• EXERCISE AIM: An exact copy of every entry below is needed.

• INPUT DATA:
....
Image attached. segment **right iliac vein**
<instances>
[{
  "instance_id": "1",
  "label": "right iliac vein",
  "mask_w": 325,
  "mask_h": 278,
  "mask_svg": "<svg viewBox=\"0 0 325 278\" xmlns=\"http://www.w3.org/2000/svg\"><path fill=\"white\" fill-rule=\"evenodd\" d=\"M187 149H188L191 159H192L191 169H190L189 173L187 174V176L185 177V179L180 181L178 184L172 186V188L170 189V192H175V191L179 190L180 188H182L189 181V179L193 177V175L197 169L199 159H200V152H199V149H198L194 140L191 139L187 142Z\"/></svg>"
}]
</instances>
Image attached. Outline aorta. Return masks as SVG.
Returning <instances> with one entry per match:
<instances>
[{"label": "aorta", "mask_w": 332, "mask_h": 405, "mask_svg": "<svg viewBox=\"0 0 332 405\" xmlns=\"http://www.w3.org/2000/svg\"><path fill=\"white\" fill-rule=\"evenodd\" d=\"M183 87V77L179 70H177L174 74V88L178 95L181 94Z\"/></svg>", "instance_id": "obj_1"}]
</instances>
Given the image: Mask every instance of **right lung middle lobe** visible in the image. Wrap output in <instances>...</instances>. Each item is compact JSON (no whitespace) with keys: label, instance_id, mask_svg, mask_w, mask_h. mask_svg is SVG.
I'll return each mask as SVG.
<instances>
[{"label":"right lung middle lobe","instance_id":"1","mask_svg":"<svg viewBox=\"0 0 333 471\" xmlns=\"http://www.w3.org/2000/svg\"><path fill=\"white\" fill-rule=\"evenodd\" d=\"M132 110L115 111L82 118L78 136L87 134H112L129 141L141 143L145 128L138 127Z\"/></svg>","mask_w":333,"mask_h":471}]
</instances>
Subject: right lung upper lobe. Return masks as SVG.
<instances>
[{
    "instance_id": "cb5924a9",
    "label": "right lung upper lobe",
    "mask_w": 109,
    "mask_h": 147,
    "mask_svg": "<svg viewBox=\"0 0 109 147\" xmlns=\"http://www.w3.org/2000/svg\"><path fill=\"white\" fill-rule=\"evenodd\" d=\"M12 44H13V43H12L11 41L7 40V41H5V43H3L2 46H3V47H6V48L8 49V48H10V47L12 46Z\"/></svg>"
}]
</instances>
....
• EXERCISE RESPONSE:
Image attached. segment **right iliac vein**
<instances>
[{
  "instance_id": "1",
  "label": "right iliac vein",
  "mask_w": 325,
  "mask_h": 278,
  "mask_svg": "<svg viewBox=\"0 0 325 278\" xmlns=\"http://www.w3.org/2000/svg\"><path fill=\"white\" fill-rule=\"evenodd\" d=\"M187 149H188L191 159H192L191 169H190L189 173L187 174V176L185 177V179L180 181L178 184L172 186V188L170 189V192H175V191L179 190L180 188H182L189 181V179L193 177V175L197 169L199 159H200V152H199V149H198L194 140L191 139L187 142Z\"/></svg>"
}]
</instances>
Image attached. Outline aorta. Return masks as SVG.
Returning <instances> with one entry per match:
<instances>
[{"label": "aorta", "mask_w": 332, "mask_h": 405, "mask_svg": "<svg viewBox=\"0 0 332 405\" xmlns=\"http://www.w3.org/2000/svg\"><path fill=\"white\" fill-rule=\"evenodd\" d=\"M183 87V77L179 70H177L174 74V88L178 95L181 94Z\"/></svg>", "instance_id": "obj_1"}]
</instances>
Given the image: Mask every instance of **right lung middle lobe** visible in the image. Wrap output in <instances>...</instances>. Each item is compact JSON (no whitespace) with keys: label, instance_id, mask_svg, mask_w, mask_h. mask_svg is SVG.
I'll return each mask as SVG.
<instances>
[{"label":"right lung middle lobe","instance_id":"1","mask_svg":"<svg viewBox=\"0 0 333 471\" xmlns=\"http://www.w3.org/2000/svg\"><path fill=\"white\" fill-rule=\"evenodd\" d=\"M132 110L115 111L82 118L78 136L87 134H112L129 141L141 143L145 128L138 127Z\"/></svg>","mask_w":333,"mask_h":471}]
</instances>
Subject: right lung upper lobe. Return masks as SVG.
<instances>
[{
    "instance_id": "cb5924a9",
    "label": "right lung upper lobe",
    "mask_w": 109,
    "mask_h": 147,
    "mask_svg": "<svg viewBox=\"0 0 109 147\" xmlns=\"http://www.w3.org/2000/svg\"><path fill=\"white\" fill-rule=\"evenodd\" d=\"M12 44H13V43H12L11 41L7 40V41H5V43H3L2 46H3V47H6V48L8 49V48H10V47L12 46Z\"/></svg>"
}]
</instances>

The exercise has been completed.